THE MINNESOTA MUTUAL LIFE INSURANCE COMPANY
  We are a mutual life insurance company organized in 1880 under the laws of
Minnesota. Our home office is at 400 Robert Street North, St. Paul, Minnesota
55101-2098, telephone: (612) 665-3500 (651-665-3500 after September 1, 1998).
We are licensed to do a life insurance business in all states of the United
States (except New York where we are an authorized reinsurer), the District of
Columbia, Canada, Puerto Rico and Guam.
 
VARIABLE LIFE ACCOUNT
  A separate account called the Minnesota Mutual Variable Life Account was
established on October 21, 1985, by our Board of Trustees in accordance with
certain provisions of the Minnesota insurance law. The separate account is
registered as a "unit investment trust" with the Securities and Exchange
Commission under the Investment Company Act of 1940, but such registration
does not signify that the Securities and Exchange Commission supervises the
management, or the investment practices or policies, of the Variable Life
Account. The separate account meets the definition of a "separate account"
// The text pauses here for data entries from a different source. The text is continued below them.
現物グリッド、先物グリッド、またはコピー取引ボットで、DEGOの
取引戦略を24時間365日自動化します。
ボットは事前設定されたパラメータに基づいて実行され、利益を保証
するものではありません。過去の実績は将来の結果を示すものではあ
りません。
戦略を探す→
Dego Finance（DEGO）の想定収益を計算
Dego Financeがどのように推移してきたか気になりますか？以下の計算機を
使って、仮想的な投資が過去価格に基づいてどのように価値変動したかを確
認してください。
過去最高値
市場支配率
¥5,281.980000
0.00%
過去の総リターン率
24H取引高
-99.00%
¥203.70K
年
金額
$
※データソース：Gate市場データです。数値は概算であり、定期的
under the federal securities laws.
  We are the legal owner of the assets in the Variable Life Account. The
obligations to policy owners and beneficiaries arising under the Policies are
general corporate obligations of Minnesota Mutual and thus our general assets
back the Policies. The Minnesota law under which the Variable Life Account was
established provides that the assets of the Variable Life Account shall not be
chargeable with liabilities arising out of any other business which we may
conduct, but shall be held and applied exclusively to the benefit of the
holders of those variable life insurance policies for which the separate
account was established. The investment performance of the Variable Life
Account is entirely independent of both the investment performance of our
General Account and of any other separate account which we may have
established or may later establish.
  The Variable Life Account currently has seventeen sub-accounts to which
policy owners may allocate premiums. Each sub-account invests in shares of a
corresponding Portfolio of the Funds.
 
ADVANTUS SERIES FUND, INC.
  The Variable Life Account currently invests in Advantus Series Fund, Inc., a
mutual fund of the series type. Prior to May 1, 1997, the name of the Fund was
"MIMLIC Series Fund, Inc." Advantus Series Fund is registered with the
Securities and Exchange Commission as a diversified, open-end management
investment company, but such registration does not signify that the Commission
supervises the management, or the investment practices or policies, of the
Fund. The Fund issues its shares, continually and without sales charge, only
to us and certain of our separate accounts including the Variable Life
Account. Shares are sold and redeemed at net asset value.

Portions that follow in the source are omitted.